Your objective |
All of the data that follows should be retyped exactly, please, except the pictures.

⟨

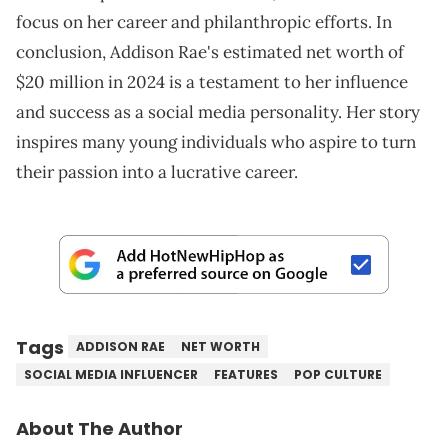
focus on her career and philanthropic efforts. In
conclusion, Addison Rae's estimated net worth of
$20 million in 2024 is a testament to her influence
and success as a social media personality. Her story
inspires many young individuals who aspire to turn
their passion into a lucrative career.
Tags
ADDISON RAE
NET WORTH
SOCIAL MEDIA INFLUENCER
FEATURES
POP CULTURE
About The Author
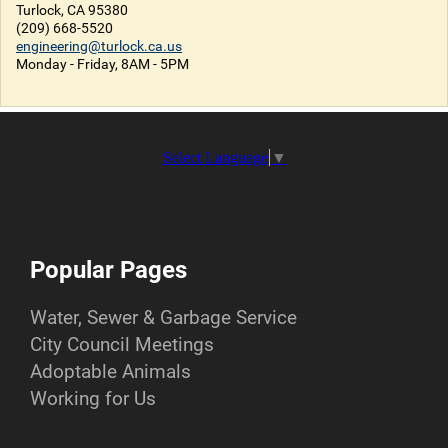
Turlock, CA 95380
(209) 668-5520
engineering@turlock.ca.us
Monday - Friday, 8AM - 5PM
Select Language
▼
Popular Pages
Water, Sewer & Garbage Service
City Council Meetings
Adoptable Animals
Working for Us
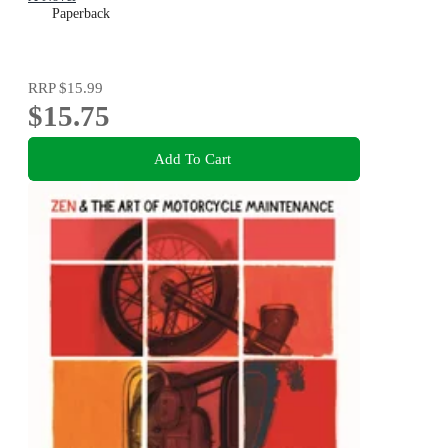
Paperback
RRP
$15.99
$15.75
Add To Cart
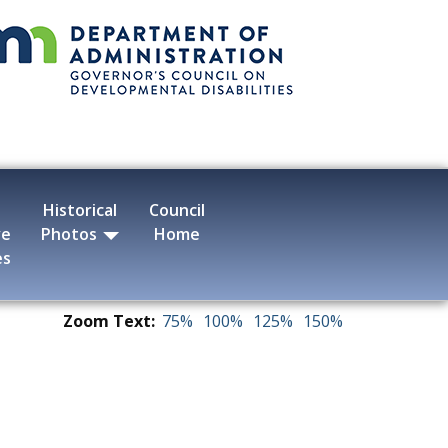
Historical
Council
ve
Photos
Home
es
Zoom Text:
75%
100%
125%
150%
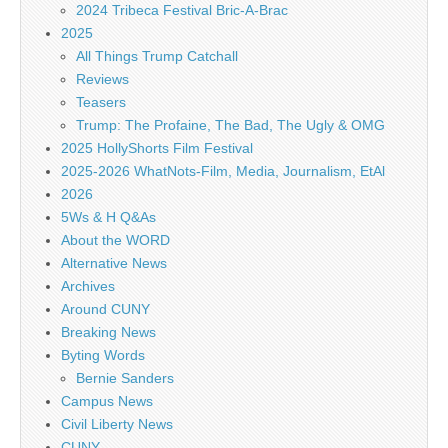
2024 Tribeca Festival Bric-A-Brac
2025
All Things Trump Catchall
Reviews
Teasers
Trump: The Profaine, The Bad, The Ugly & OMG
2025 HollyShorts Film Festival
2025-2026 WhatNots-Film, Media, Journalism, EtAl
2026
5Ws & H Q&As
About the WORD
Alternative News
Archives
Around CUNY
Breaking News
Byting Words
Bernie Sanders
Campus News
Civil Liberty News
CUNY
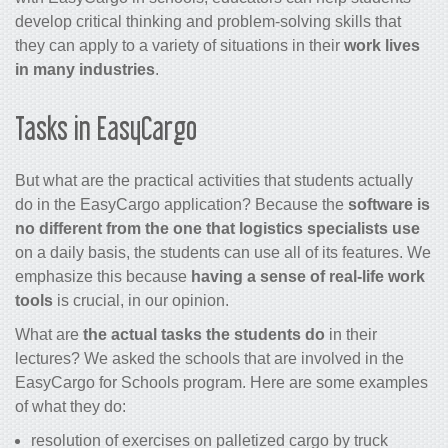
develop critical thinking and problem-solving skills that
they can apply to a variety of situations in their
work lives
in many industries
.
Tasks in EasyCargo
But what are the practical activities that students actually
do in the EasyCargo application? Because the
software is
no different from the one that logistics specialists use
on a daily basis, the students can use all of its features. We
emphasize this because
having a sense of real-life work
tools
is crucial, in our opinion.
What are
the actual tasks the students do
in their
lectures? We asked the schools that are involved in the
EasyCargo for Schools program. Here are some examples
of what they do:
resolution of exercises on palletized cargo by truck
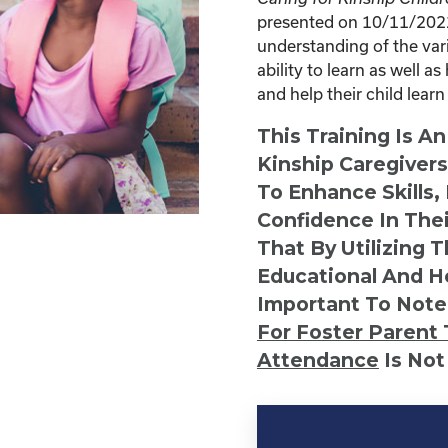
presented on 10/11/2022 
understanding of the vari
ability to learn as well 
and help their child learn
This Training Is A
Kinship Caregiver
To Enhance Skills,
Confidence In Thei
That By Utilizing 
Educational And He
Important To Note
For Foster Parent 
Attendance
Is Not
Kinship
Virtual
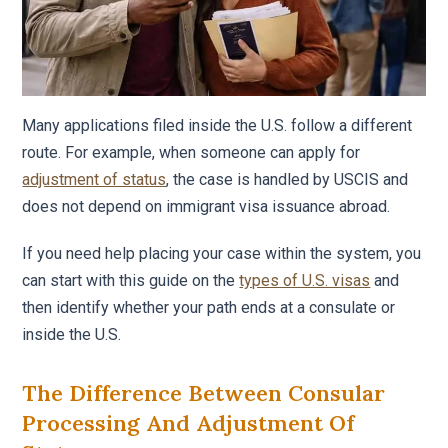
Many applications filed inside the U.S. follow a different
route. For example, when someone can apply for
adjustment of status
, the case is handled by USCIS and
does not depend on immigrant visa issuance abroad.
If you need help placing your case within the system, you
can start with this guide on the
types of U.S. visas
and
then identify whether your path ends at a consulate or
inside the U.S.
The Difference Between Consular
Processing And Adjustment Of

⟩

Output |
focus on her career and philanthropic efforts. In
conclusion, Addison Rae's estimated net worth of
$20 million in 2024 is a testament to her influence
and success as a social media personality. Her story
inspires many young individuals who aspire to turn
their passion into a lucrative career.
Tags
ADDISON RAE
NET WORTH
SOCIAL MEDIA INFLUENCER
FEATURES
POP CULTURE
About The Author
Turlock, CA 95380
(209) 668-5520
engineering@turlock.ca.us
Monday - Friday, 8AM - 5PM
Select Language
▼
Popular Pages
Water, Sewer & Garbage Service
City Council Meetings
Adoptable Animals
Working for Us
Paperback
RRP
$15.99
$15.75
Add To Cart
Historical
Council
ve
Photos
Home
es
Zoom Text:
75%
100%
125%
150%
2024 Tribeca Festival Bric-A-Brac
2025
All Things Trump Catchall
Reviews
Teasers
Trump: The Profaine, The Bad, The Ugly & OMG
2025 HollyShorts Film Festival
2025-2026 WhatNots-Film, Media, Journalism, EtAl
2026
5Ws & H Q&As
About the WORD
Alternative News
Archives
Around CUNY
Breaking News
Byting Words
Bernie Sanders
Campus News
Civil Liberty News
CUNY
develop critical thinking and problem-solving skills that
they can apply to a variety of situations in their
work lives
in many industries
.
Tasks in EasyCargo
But what are the practical activities that students actually
do in the EasyCargo application? Because the
software is
no different from the one that logistics specialists use
on a daily basis, the students can use all of its features. We
emphasize this because
having a sense of real-life work
tools
is crucial, in our opinion.
What are
the actual tasks the students do
in their
lectures? We asked the schools that are involved in the
EasyCargo for Schools program. Here are some examples
of what they do:
resolution of exercises on palletized cargo by truck
presented on 10/11/2022 
understanding of the vari
ability to learn as well 
and help their child learn
This Training Is A
Kinship Caregiver
To Enhance Skills,
Confidence In Thei
That By Utilizing 
Educational And He
Important To Note
For Foster Parent 
Attendance
Is Not
Kinship
Virtual
Many applications filed inside the U.S. follow a different
route. For example, when someone can apply for
adjustment of status
, the case is handled by USCIS and
does not depend on immigrant visa issuance abroad.
If you need help placing your case within the system, you
can start with this guide on the
types of U.S. visas
and
then identify whether your path ends at a consulate or
inside the U.S.
The Difference Between Consular
Processing And Adjustment Of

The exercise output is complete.